#### RECORDS FOR THIS TASK ####

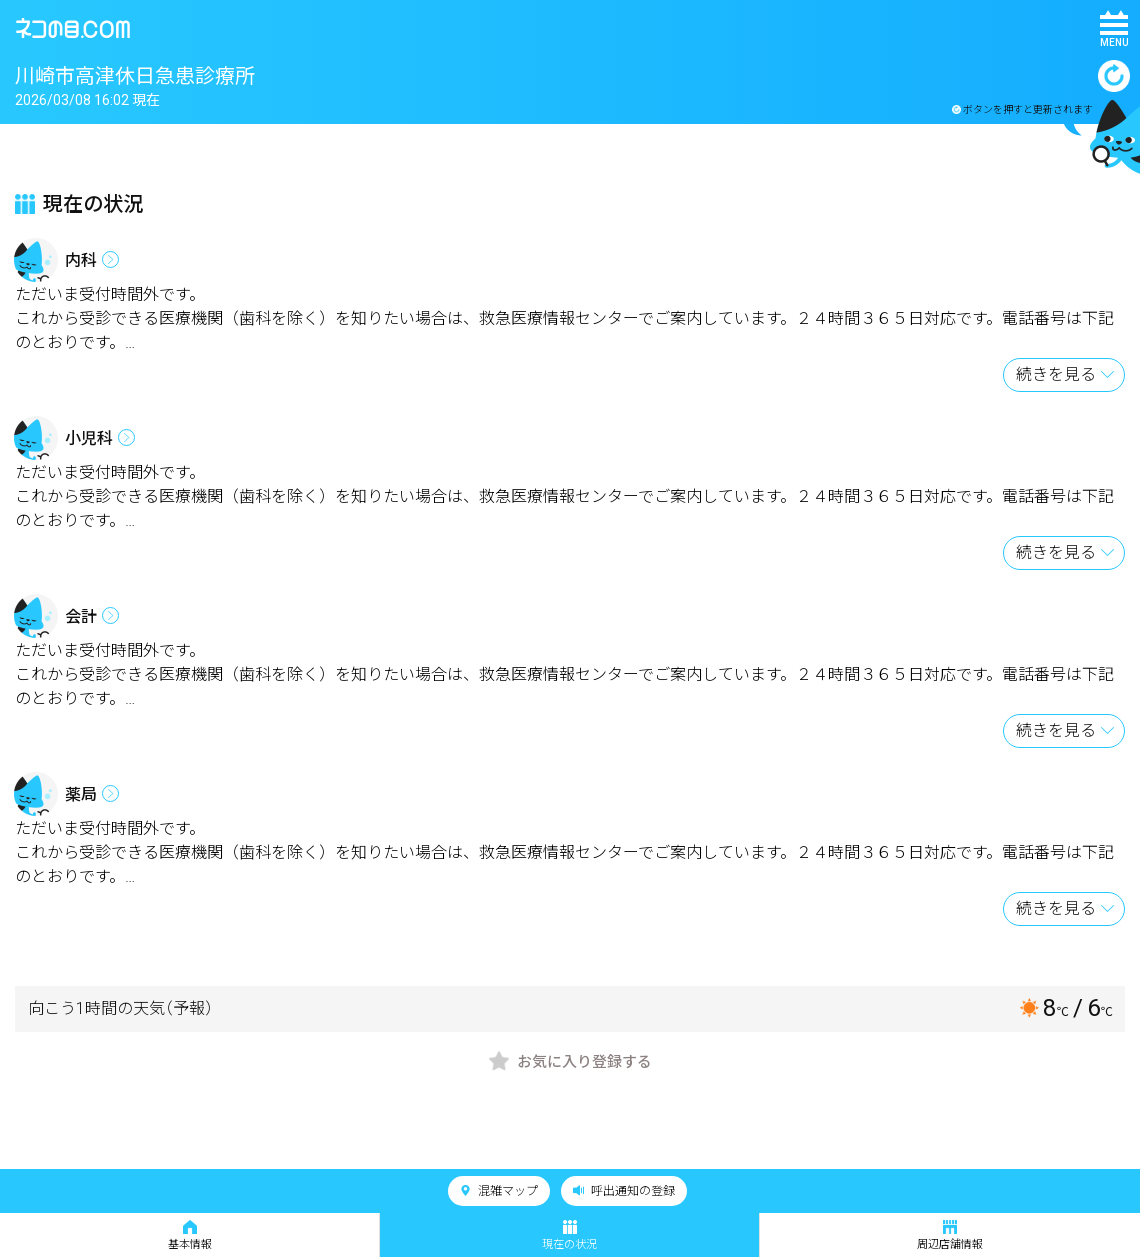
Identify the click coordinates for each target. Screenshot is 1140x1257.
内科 (81, 260)
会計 (81, 616)
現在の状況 (569, 1235)
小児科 (89, 438)
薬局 (81, 794)
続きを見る (1056, 374)
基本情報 (190, 1235)
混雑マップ (499, 1191)
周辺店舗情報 (950, 1235)
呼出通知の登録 (624, 1191)
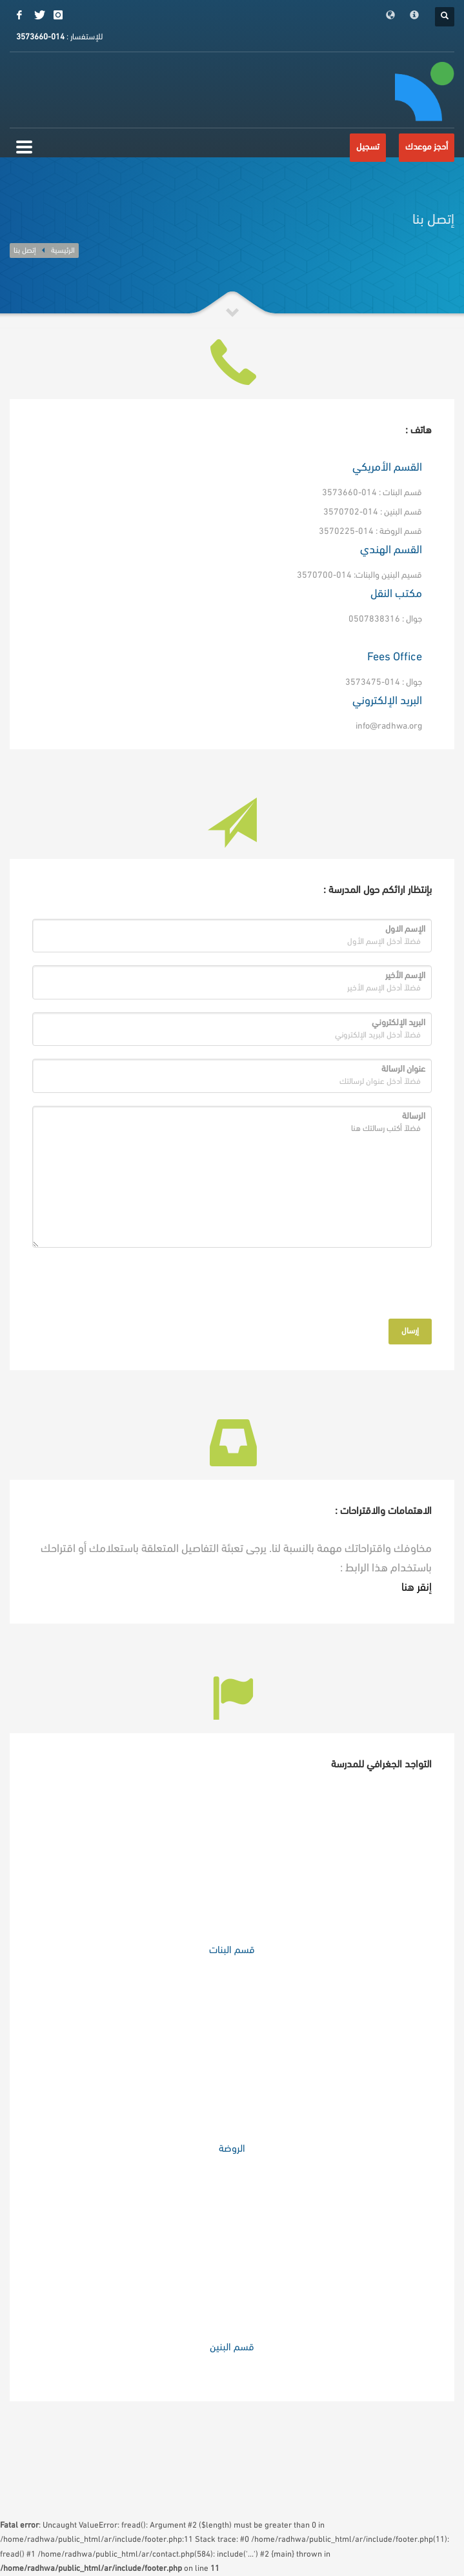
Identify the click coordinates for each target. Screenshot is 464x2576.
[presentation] (343, 1286)
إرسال (410, 1331)
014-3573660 (40, 37)
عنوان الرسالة (403, 1069)
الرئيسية (63, 251)
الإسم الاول (405, 929)
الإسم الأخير (405, 976)
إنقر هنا (416, 1588)
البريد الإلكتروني (398, 1023)
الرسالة (413, 1116)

####

**WHAT TO PRODUCE:** Find the line containing "内科 (81, 260)" in the records above, then copy it and every line after it exactly, through the last one, without any pictures.

**TASK RESPONSE:**
内科 (81, 260)
会計 (81, 616)
現在の状況 (569, 1235)
小児科 (89, 438)
薬局 (81, 794)
続きを見る (1056, 374)
基本情報 (190, 1235)
混雑マップ (499, 1191)
周辺店舗情報 (950, 1235)
呼出通知の登録 (624, 1191)
Identify the click coordinates for each target. Screenshot is 464x2576.
[presentation] (343, 1286)
إرسال (410, 1331)
014-3573660 (40, 37)
عنوان الرسالة (403, 1069)
الرئيسية (63, 251)
الإسم الاول (405, 929)
الإسم الأخير (405, 976)
إنقر هنا (416, 1588)
البريد الإلكتروني (398, 1023)
الرسالة (413, 1116)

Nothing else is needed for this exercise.